Assessing Need for Disclosure
The consensus paper mostly prescribes a 10-step process by which individual biobanks can develop their own answers. Within those 10 steps are some key answers to the questions posed. More importantly, researchers “should offer” to return IFs and IRRs that meet all of five criteria:
- findings are analytically valid
- return of findings comports with CLIA and other applicable laws
- patients have consented to receiving them
- findings are clinically actionable, allowing patients or their clinicians to “take action with significant potential to prevent or alter the course of the condition or to alter its treatment”
- findings reveal an “established and substantial risk of a serious health condition”
Researchers, the paper continues, “may return” IFs and IRRs that meet all except the “clinically actionable” standard. “Established and substantial risk of a serious health condition” is not defined in the consensus paper, however, answers are emerging from researchers and patients. In the same issue of Genetics in Medicine as the consensus paper, a team led by Robert C. Green, M.D., of Partners HealthCare Center for Personalized Genetic Medicine found that at least 80% of researchers favored disclosure to patients of 64 conditions or genes, 21 of which generated 100% agreement on disclosure.

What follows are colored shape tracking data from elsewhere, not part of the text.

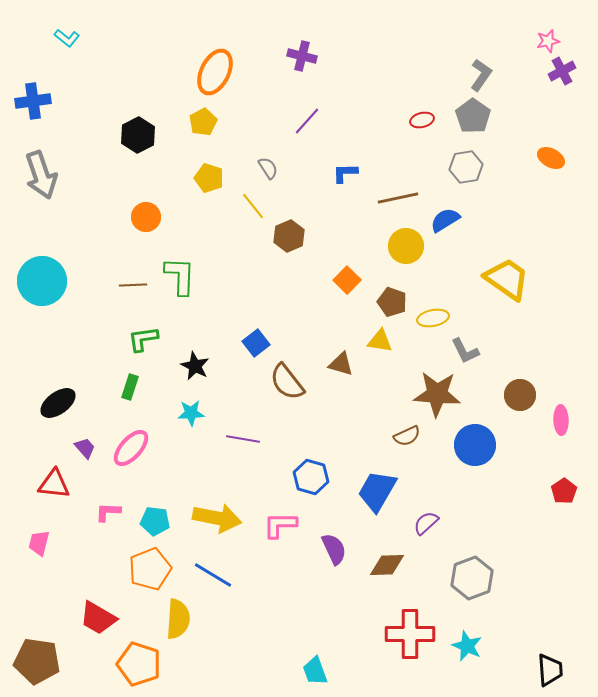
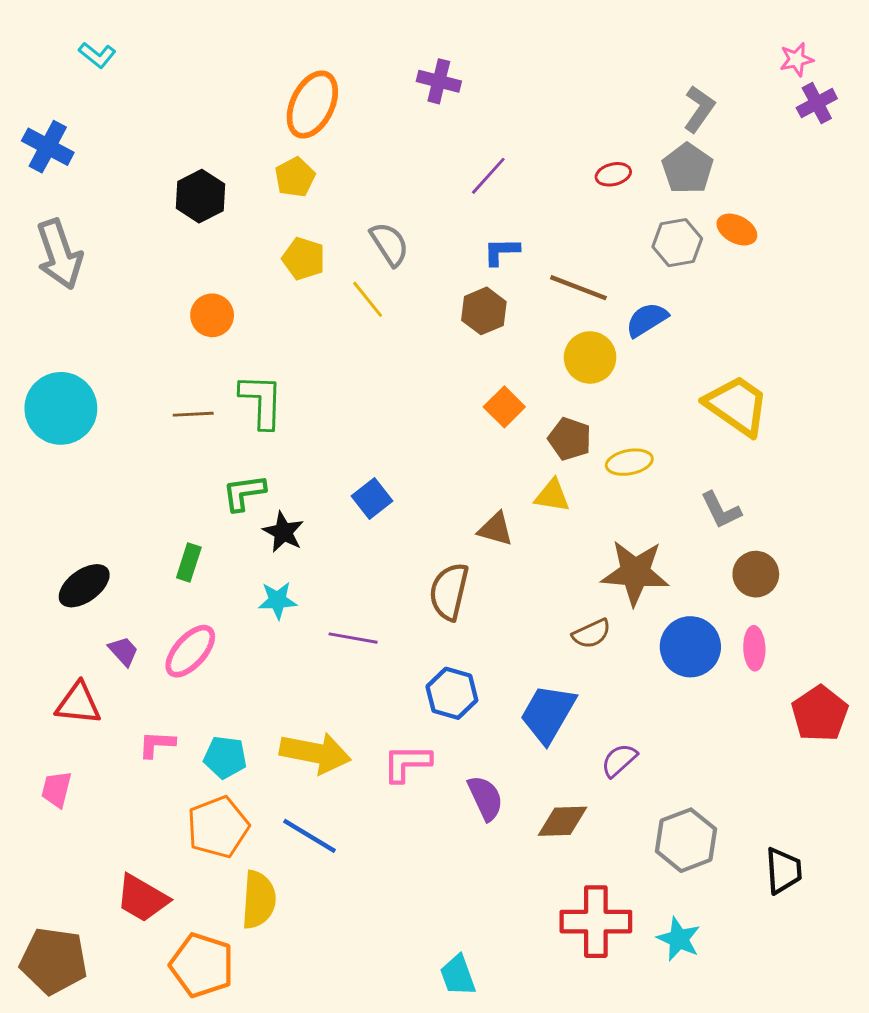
blue cross: (33, 101) -> (48, 147), turned 36
purple line: (307, 121) -> (488, 176), moved
orange ellipse: (551, 158) -> (737, 230), moved
gray semicircle: (268, 168) -> (389, 244), size x1.4
brown line: (398, 198) -> (578, 288), turned 33
brown hexagon: (289, 236) -> (484, 311), moved
green L-shape: (143, 339) -> (244, 493), moved
gray L-shape: (465, 351) -> (721, 510), moved
brown semicircle: (287, 382) -> (449, 592), moved, turned 51
pink ellipse: (561, 420) -> (754, 648), moved
red pentagon: (564, 491) -> (820, 714), size x1.5
black trapezoid: (550, 670) -> (783, 871), moved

And in a study published online March 8 by the American College of Medical Genetics, nearly all of 89 people in 10 focus groups in three U.S. cities (Washington, D.C., Philadelphia, and Denver) said they would want at least some individual research results returned. Priority was placed on results that are well understood. Interestingly, the magnitude of the risk conferred and actionability of the result were less important to participants.
Results like these suggest a rising tide favoring increasing disclosure of IFs and IRRs, even as the consensus paper urges more caution. The consensus authors are not alone: Publication of the consensus paper generated a letter from Mats G. Hansson, M.D., Ph.D., of the Centre for Research Ethics & Bioethics at Sweden’s Uppsala University, expressing a concern of many researchers toward full disclosure of IFs and IRRs.
“Assigning participants access rights to research that is not validated could be putting the cart before the horse,” Dr. Hansson wrote. “Incidental findings about an individual’s gene variants need to be verified analytically before being returned to the DNA donor. Even if a variant is accurately defined, further evidence of both clinical validity and utility are needed if its discovery is to be meaningful.”
Similarly, the consensus paper recommended against returning IFs and IRRs that offer “unlikely net benefit” for patients, “including findings whose likely health or reproductive importance or personal utility cannot be ascertained."